18 juli 1950

Vandaag liep ik te wandelen en ik dacht: hoe ben ik zo geworden? Waarom moet ik voelen dat ik niemand van deze mensen nodig heb? Ik kan zonder hen leven. Ik hou niet van ze, noch van hun levens. Ik kijk veel liever naar de schilderijen van Van Gogh…

Tegelijk doet het ook pijn dat er hier niemand is met wie ik werkelijk kan praten, buiten twee of drie oude vrienden. Leo, Algis, Adolfas – we hebben elkaar niets meer te zeggen, we zitten zwijgend bij elkaar, als drie steile bergen, we hebben elkaar alles al gezegd.

Dus ga ik de straat op, hopend op genade.

Het is moeilijk.
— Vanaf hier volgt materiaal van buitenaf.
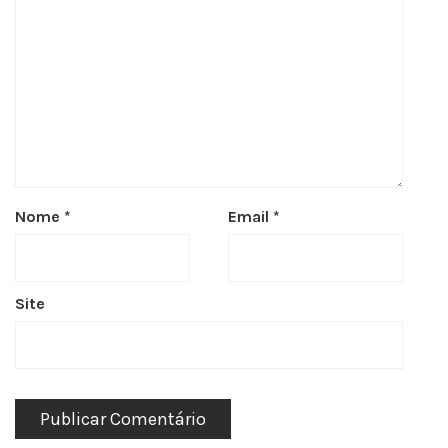
Nome
*
Email
*
Site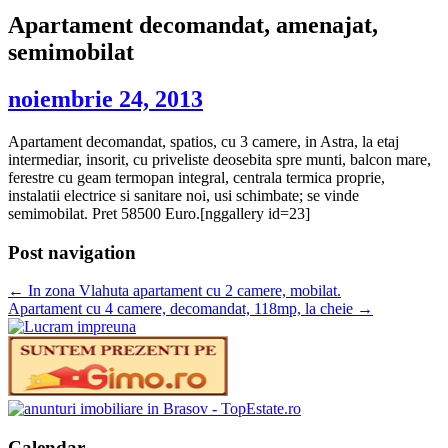
Apartament decomandat, amenajat,
semimobilat
noiembrie 24, 2013
Apartament decomandat, spatios, cu 3 camere, in Astra, la etaj
intermediar, insorit, cu priveliste deosebita spre munti, balcon mare,
ferestre cu geam termopan integral, centrala termica proprie,
instalatii electrice si sanitare noi, usi schimbate; se vinde
semimobilat. Pret 58500 Euro.[nggallery id=23]
Post navigation
←
In zona Vlahuta apartament cu 2 camere, mobilat.
Apartament cu 4 camere, decomandat, 118mp, la cheie
→
Calendar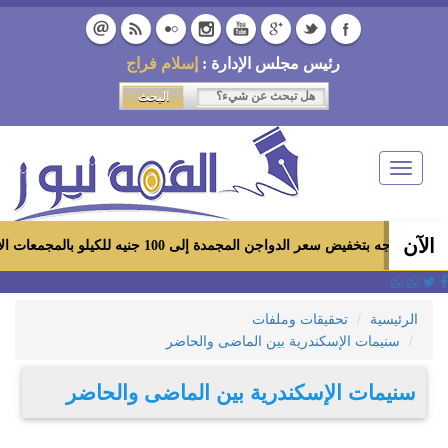
رئيس مجلس الإدارة :
إسلام فراج
Toggle
navigation
الآن
 الدواجن المجمدة إلى 100 جنيه للكيلو بالمجمعات الاستهلاكية ومعارض «أهلاً رمضان»
الرئيسية
تحقيقات وملفات
سنيمات الإسكندرية بين الماضى والحاضر
سنيمات الإسكندرية بين الماضى والحاضر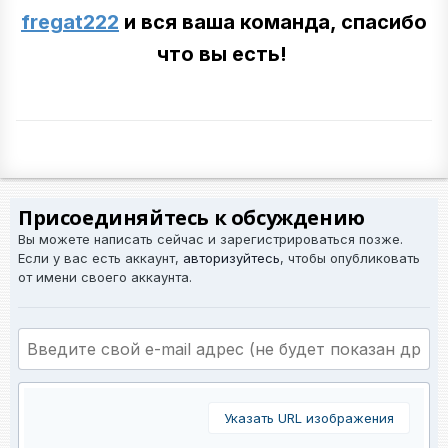
fregat222
и вся ваша команда, спасибо
что вы есть!
Присоединяйтесь к обсуждению
Вы можете написать сейчас и зарегистрироваться позже.
Если у вас есть аккаунт,
авторизуйтесь
, чтобы опубликовать
от имени своего аккаунта.
Указать URL изображения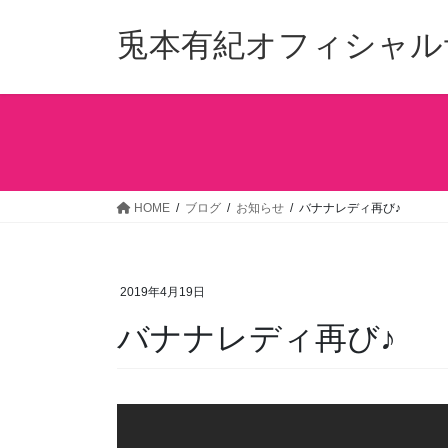
コ
ナ
ン
ビ
兎本有紀オフィシャル
テ
ゲ
ン
ー
ツ
シ
へ
ョ
ス
ン
キ
に
ッ
移
HOME
ブログ
お知らせ
バナナレディ再び♪
プ
動
2019年4月19日
バナナレディ再び♪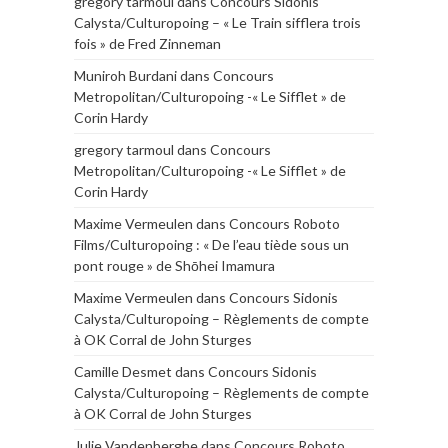
gregory tarmoul
dans
Concours Sidonis
Calysta/Culturopoing – « Le Train sifflera trois
fois » de Fred Zinneman
Muniroh Burdani
dans
Concours
Metropolitan/Culturopoing -« Le Sifflet » de
Corin Hardy
gregory tarmoul
dans
Concours
Metropolitan/Culturopoing -« Le Sifflet » de
Corin Hardy
Maxime Vermeulen
dans
Concours Roboto
Films/Culturopoing : « De l’eau tiède sous un
pont rouge » de Shōhei Imamura
Maxime Vermeulen
dans
Concours Sidonis
Calysta/Culturopoing – Règlements de compte
à OK Corral de John Sturges
Camille Desmet
dans
Concours Sidonis
Calysta/Culturopoing – Règlements de compte
à OK Corral de John Sturges
Julie Vandenberghe
dans
Concours Roboto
Het doet pijn om alleen te wandelen.

Gisteren heb ik de hele avond op de stenen trap voor het huis gezeten, naar de straat gekeken, naar de verre lichten in de haven, de roze avondwolken, de smerige voortuin. Ik nam de avond in me op, in een poging de wurgende pijn te stillen. Ik wist wel dat dit een gemiddelde, smerige buurt was. Dat die niets te maken had met wat het leven echt is. Maar ik hunkerde echt naar een vorm van leven. Zoals een gore kop koffie drinken in een groezelige lunchroom.

Het leek alsof mijn eenzaamheid opsteeg uit elk object, uit de vieze zwarte daken, de lucht, de snippers papier op straat.

Ik kon door deze straten blijven lopen, langs de rivierkade, doelloos en gevoelloos – zoals ik zovele avonden hier had gedaan – gewoon ik en de stad. Geen geleste dorst, een en dezelfde eenzaamheid.

Maar vanavond, deze avond, wilde ik dat niet weer gaan doen. Ik zat hier gewoon en ik staarde, zonder werkelijk iets te willen zien. Staren – dat is oké. Een bevroren pijn. Ik wilde geen gedachten denken.